The thoroughfare now known as Townsville’s Strand developed from as early as the mid 1860s.  From this time, Townsville’s more wealthy residents, taking advantage of the cooling sea breezes, were building residences along the beachfront.  By the early 1870s, reflecting this development and growth, at least three hotels had been built in the vicinity.  At this early stage of development The Strand remained unformed and unsealed and there had been no formal planting of shade trees.

In 1881, the Townsville Council planted a series of cedar trees, following up with cocoa and betel nut trees, as a way of beautifying the beachfront area and to provide shade for those using the area for recreation.  In 1883, the Council developed a roadway along the beachfront leading to Kissing Point.  There are a range of impressive and important sites and buildings along The Strand that remind us of the area’s history and development.

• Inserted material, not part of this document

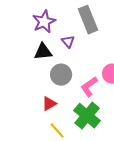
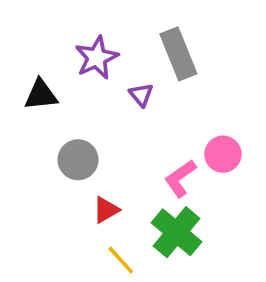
black triangle: (43, 52) -> (41, 95), moved
gray circle: (61, 75) -> (78, 160), moved

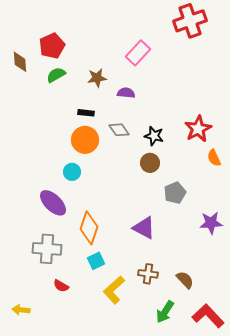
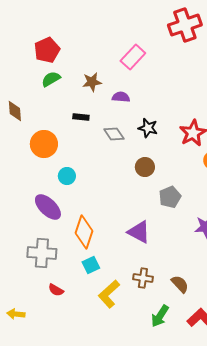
brown diamond: (20, 62) -> (15, 111), moved
black star: (154, 136) -> (148, 128), moved
orange circle: (85, 140) -> (44, 144), moved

 Melton Hill and The Strand, Townsville, 1931. State Library of Queensland. Negative number: 61175

Anzac Memorial Park began as The Strand Park in the 1910s as an place for the residents of Townsville to visit and enjoy.  The park was progressively expanded and developed and from the 1920s became a focus for the city’s ANZAC Day activities.  Reflective of this important use, the park was formally renamed the ANZAC Memorial Park in 1934.

War memorial in Strand Park, Townsville, ca. 1934. State Library of Queensland. Negative number: 204626

The Telecasters North Queensland Building was previously the Queens Hotel.  This building was built in stages between 1902 and the 1920s by publican John Tyack, to the design of prominent architectural firm Eaton, Bates and Polin.  the hotel soon acquired a reputation as being one of the finest hotels in North Queensland.

Queens Hotel in Townsville on The Strand, ca. 1932. State Library of Queensland. Negative number: 204557

The Tobruk Memorial Baths were built between 1941 and 1950, with early construction slowed as a result of the Second World War.  The Baths were designed and built by the Townsville City Council’s engineering and works department and named the Tobruk Memorial Baths in honour of the Australian servicemen who had taken part in the Siege of Tobruk.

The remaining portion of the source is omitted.